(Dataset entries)
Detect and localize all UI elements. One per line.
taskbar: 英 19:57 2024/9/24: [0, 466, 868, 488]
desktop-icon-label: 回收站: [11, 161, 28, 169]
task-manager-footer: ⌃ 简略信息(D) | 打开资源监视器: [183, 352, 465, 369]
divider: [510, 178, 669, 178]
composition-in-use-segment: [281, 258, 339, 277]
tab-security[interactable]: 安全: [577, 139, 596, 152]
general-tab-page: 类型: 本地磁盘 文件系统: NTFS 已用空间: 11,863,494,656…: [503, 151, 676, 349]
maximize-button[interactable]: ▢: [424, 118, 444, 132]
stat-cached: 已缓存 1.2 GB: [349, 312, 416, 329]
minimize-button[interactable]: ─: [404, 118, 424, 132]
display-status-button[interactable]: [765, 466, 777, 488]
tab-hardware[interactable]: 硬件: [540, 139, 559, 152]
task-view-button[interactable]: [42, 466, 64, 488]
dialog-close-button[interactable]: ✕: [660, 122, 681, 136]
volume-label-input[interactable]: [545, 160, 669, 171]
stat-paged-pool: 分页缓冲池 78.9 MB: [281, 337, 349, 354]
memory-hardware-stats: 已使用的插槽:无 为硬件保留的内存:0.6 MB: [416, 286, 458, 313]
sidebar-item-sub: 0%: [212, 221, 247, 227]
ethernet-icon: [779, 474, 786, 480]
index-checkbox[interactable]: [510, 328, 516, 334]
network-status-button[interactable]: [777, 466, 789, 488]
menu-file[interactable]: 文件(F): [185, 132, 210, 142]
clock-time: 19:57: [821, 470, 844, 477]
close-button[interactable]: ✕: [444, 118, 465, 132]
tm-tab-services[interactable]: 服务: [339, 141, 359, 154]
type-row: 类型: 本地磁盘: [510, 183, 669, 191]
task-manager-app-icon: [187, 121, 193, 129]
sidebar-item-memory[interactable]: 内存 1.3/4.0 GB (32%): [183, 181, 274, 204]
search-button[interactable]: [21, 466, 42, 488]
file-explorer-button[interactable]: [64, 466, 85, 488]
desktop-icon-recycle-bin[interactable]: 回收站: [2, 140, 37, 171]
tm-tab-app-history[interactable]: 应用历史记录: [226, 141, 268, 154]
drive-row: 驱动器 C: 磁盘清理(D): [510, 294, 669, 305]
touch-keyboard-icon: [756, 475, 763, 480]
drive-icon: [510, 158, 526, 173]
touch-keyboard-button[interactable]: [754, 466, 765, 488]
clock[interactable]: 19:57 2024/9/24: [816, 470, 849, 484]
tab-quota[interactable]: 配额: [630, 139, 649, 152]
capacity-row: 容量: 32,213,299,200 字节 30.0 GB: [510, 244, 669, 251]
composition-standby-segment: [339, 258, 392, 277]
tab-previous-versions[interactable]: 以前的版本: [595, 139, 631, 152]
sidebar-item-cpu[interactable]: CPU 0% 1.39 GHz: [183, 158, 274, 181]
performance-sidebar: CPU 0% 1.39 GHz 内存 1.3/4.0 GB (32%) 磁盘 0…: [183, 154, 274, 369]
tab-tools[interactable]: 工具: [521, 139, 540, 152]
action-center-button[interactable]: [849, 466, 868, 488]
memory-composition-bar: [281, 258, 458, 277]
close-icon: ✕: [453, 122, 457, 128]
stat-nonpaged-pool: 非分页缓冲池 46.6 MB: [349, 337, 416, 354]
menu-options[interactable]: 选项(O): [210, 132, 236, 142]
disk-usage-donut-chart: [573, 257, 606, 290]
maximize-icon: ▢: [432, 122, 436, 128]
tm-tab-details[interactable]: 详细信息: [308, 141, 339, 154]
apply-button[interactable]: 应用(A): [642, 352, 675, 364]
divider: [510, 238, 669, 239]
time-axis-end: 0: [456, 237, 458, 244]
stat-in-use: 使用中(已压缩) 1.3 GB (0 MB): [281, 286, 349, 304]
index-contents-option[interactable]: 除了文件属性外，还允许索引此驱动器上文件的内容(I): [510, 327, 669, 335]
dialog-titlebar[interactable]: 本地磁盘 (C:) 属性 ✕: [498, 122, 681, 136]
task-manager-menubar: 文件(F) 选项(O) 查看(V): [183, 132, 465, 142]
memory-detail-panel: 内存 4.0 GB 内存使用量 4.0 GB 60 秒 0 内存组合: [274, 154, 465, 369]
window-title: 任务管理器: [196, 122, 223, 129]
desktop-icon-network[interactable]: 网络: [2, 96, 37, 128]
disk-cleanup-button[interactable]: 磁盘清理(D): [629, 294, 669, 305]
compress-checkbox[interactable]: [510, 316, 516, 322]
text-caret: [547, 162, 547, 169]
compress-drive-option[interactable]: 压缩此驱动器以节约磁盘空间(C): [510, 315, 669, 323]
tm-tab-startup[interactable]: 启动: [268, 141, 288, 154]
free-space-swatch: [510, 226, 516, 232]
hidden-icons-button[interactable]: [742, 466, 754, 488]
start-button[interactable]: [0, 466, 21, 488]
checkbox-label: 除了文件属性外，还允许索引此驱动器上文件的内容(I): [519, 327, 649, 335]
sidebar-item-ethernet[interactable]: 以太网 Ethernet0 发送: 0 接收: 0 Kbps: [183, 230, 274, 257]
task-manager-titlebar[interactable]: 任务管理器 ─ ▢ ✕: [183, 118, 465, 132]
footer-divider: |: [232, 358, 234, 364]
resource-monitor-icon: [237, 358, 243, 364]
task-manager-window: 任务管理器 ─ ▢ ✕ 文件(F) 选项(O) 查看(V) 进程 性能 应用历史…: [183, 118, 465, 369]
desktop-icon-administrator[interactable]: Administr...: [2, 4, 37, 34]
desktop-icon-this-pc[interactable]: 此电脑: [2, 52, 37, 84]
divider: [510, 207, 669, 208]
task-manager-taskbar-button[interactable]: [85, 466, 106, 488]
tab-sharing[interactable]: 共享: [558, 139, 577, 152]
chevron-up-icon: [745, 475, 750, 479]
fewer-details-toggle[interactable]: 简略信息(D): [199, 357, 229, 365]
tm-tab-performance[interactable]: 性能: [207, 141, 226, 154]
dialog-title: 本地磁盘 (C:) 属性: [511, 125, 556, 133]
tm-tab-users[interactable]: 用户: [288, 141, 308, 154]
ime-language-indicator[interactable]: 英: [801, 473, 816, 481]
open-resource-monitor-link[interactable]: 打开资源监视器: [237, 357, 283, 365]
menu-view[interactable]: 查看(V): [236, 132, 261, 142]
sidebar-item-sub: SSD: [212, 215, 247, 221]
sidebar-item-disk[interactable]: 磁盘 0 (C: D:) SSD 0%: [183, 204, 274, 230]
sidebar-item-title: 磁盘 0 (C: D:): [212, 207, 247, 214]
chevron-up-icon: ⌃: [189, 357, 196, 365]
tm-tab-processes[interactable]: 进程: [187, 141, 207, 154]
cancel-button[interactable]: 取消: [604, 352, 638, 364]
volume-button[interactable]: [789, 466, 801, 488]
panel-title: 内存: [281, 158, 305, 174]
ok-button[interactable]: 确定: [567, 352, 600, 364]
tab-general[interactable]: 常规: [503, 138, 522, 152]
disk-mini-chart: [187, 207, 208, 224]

YOUR ASSIGNMENT: Print each line above exactly as it stands.

ANSWER AREA:
Detect and localize all UI elements. One per line.
taskbar: 英 19:57 2024/9/24: [0, 466, 868, 488]
desktop-icon-label: 回收站: [11, 161, 28, 169]
task-manager-footer: ⌃ 简略信息(D) | 打开资源监视器: [183, 352, 465, 369]
divider: [510, 178, 669, 178]
composition-in-use-segment: [281, 258, 339, 277]
tab-security[interactable]: 安全: [577, 139, 596, 152]
general-tab-page: 类型: 本地磁盘 文件系统: NTFS 已用空间: 11,863,494,656…: [503, 151, 676, 349]
maximize-button[interactable]: ▢: [424, 118, 444, 132]
stat-cached: 已缓存 1.2 GB: [349, 312, 416, 329]
minimize-button[interactable]: ─: [404, 118, 424, 132]
display-status-button[interactable]: [765, 466, 777, 488]
tab-hardware[interactable]: 硬件: [540, 139, 559, 152]
task-view-button[interactable]: [42, 466, 64, 488]
dialog-close-button[interactable]: ✕: [660, 122, 681, 136]
volume-label-input[interactable]: [545, 160, 669, 171]
stat-paged-pool: 分页缓冲池 78.9 MB: [281, 337, 349, 354]
memory-hardware-stats: 已使用的插槽:无 为硬件保留的内存:0.6 MB: [416, 286, 458, 313]
sidebar-item-sub: 0%: [212, 221, 247, 227]
ethernet-icon: [779, 474, 786, 480]
index-checkbox[interactable]: [510, 328, 516, 334]
network-status-button[interactable]: [777, 466, 789, 488]
menu-file[interactable]: 文件(F): [185, 132, 210, 142]
clock-time: 19:57: [821, 470, 844, 477]
close-button[interactable]: ✕: [444, 118, 465, 132]
tm-tab-services[interactable]: 服务: [339, 141, 359, 154]
type-row: 类型: 本地磁盘: [510, 183, 669, 191]
task-manager-app-icon: [187, 121, 193, 129]
sidebar-item-memory[interactable]: 内存 1.3/4.0 GB (32%): [183, 181, 274, 204]
search-button[interactable]: [21, 466, 42, 488]
file-explorer-button[interactable]: [64, 466, 85, 488]
desktop-icon-recycle-bin[interactable]: 回收站: [2, 140, 37, 171]
tm-tab-app-history[interactable]: 应用历史记录: [226, 141, 268, 154]
drive-row: 驱动器 C: 磁盘清理(D): [510, 294, 669, 305]
touch-keyboard-icon: [756, 475, 763, 480]
drive-icon: [510, 158, 526, 173]
touch-keyboard-button[interactable]: [754, 466, 765, 488]
clock[interactable]: 19:57 2024/9/24: [816, 470, 849, 484]
tab-quota[interactable]: 配额: [630, 139, 649, 152]
capacity-row: 容量: 32,213,299,200 字节 30.0 GB: [510, 244, 669, 251]
composition-standby-segment: [339, 258, 392, 277]
tab-previous-versions[interactable]: 以前的版本: [595, 139, 631, 152]
sidebar-item-cpu[interactable]: CPU 0% 1.39 GHz: [183, 158, 274, 181]
performance-sidebar: CPU 0% 1.39 GHz 内存 1.3/4.0 GB (32%) 磁盘 0…: [183, 154, 274, 369]
tab-tools[interactable]: 工具: [521, 139, 540, 152]
action-center-button[interactable]: [849, 466, 868, 488]
memory-composition-bar: [281, 258, 458, 277]
close-icon: ✕: [453, 122, 457, 128]
stat-nonpaged-pool: 非分页缓冲池 46.6 MB: [349, 337, 416, 354]
menu-options[interactable]: 选项(O): [210, 132, 236, 142]
disk-usage-donut-chart: [573, 257, 606, 290]
maximize-icon: ▢: [432, 122, 436, 128]
tm-tab-details[interactable]: 详细信息: [308, 141, 339, 154]
apply-button[interactable]: 应用(A): [642, 352, 675, 364]
divider: [510, 238, 669, 239]
time-axis-end: 0: [456, 237, 458, 244]
stat-in-use: 使用中(已压缩) 1.3 GB (0 MB): [281, 286, 349, 304]
index-contents-option[interactable]: 除了文件属性外，还允许索引此驱动器上文件的内容(I): [510, 327, 669, 335]
dialog-titlebar[interactable]: 本地磁盘 (C:) 属性 ✕: [498, 122, 681, 136]
task-manager-menubar: 文件(F) 选项(O) 查看(V): [183, 132, 465, 142]
memory-detail-panel: 内存 4.0 GB 内存使用量 4.0 GB 60 秒 0 内存组合: [274, 154, 465, 369]
window-title: 任务管理器: [196, 122, 223, 129]
desktop-icon-network[interactable]: 网络: [2, 96, 37, 128]
disk-cleanup-button[interactable]: 磁盘清理(D): [629, 294, 669, 305]
compress-checkbox[interactable]: [510, 316, 516, 322]
text-caret: [547, 162, 547, 169]
compress-drive-option[interactable]: 压缩此驱动器以节约磁盘空间(C): [510, 315, 669, 323]
tm-tab-startup[interactable]: 启动: [268, 141, 288, 154]
free-space-swatch: [510, 226, 516, 232]
hidden-icons-button[interactable]: [742, 466, 754, 488]
start-button[interactable]: [0, 466, 21, 488]
checkbox-label: 除了文件属性外，还允许索引此驱动器上文件的内容(I): [519, 327, 649, 335]
sidebar-item-ethernet[interactable]: 以太网 Ethernet0 发送: 0 接收: 0 Kbps: [183, 230, 274, 257]
task-manager-titlebar[interactable]: 任务管理器 ─ ▢ ✕: [183, 118, 465, 132]
footer-divider: |: [232, 358, 234, 364]
resource-monitor-icon: [237, 358, 243, 364]
task-manager-window: 任务管理器 ─ ▢ ✕ 文件(F) 选项(O) 查看(V) 进程 性能 应用历史…: [183, 118, 465, 369]
desktop-icon-administrator[interactable]: Administr...: [2, 4, 37, 34]
desktop-icon-this-pc[interactable]: 此电脑: [2, 52, 37, 84]
divider: [510, 207, 669, 208]
task-manager-taskbar-button[interactable]: [85, 466, 106, 488]
tab-sharing[interactable]: 共享: [558, 139, 577, 152]
chevron-up-icon: [745, 475, 750, 479]
fewer-details-toggle[interactable]: 简略信息(D): [199, 357, 229, 365]
tm-tab-performance[interactable]: 性能: [207, 141, 226, 154]
dialog-title: 本地磁盘 (C:) 属性: [511, 125, 556, 133]
tm-tab-users[interactable]: 用户: [288, 141, 308, 154]
ime-language-indicator[interactable]: 英: [801, 473, 816, 481]
open-resource-monitor-link[interactable]: 打开资源监视器: [237, 357, 283, 365]
menu-view[interactable]: 查看(V): [236, 132, 261, 142]
sidebar-item-sub: SSD: [212, 215, 247, 221]
sidebar-item-disk[interactable]: 磁盘 0 (C: D:) SSD 0%: [183, 204, 274, 230]
sidebar-item-title: 磁盘 0 (C: D:): [212, 207, 247, 214]
chevron-up-icon: ⌃: [189, 357, 196, 365]
tm-tab-processes[interactable]: 进程: [187, 141, 207, 154]
cancel-button[interactable]: 取消: [604, 352, 638, 364]
volume-button[interactable]: [789, 466, 801, 488]
panel-title: 内存: [281, 158, 305, 174]
ok-button[interactable]: 确定: [567, 352, 600, 364]
tab-general[interactable]: 常规: [503, 138, 522, 152]
disk-mini-chart: [187, 207, 208, 224]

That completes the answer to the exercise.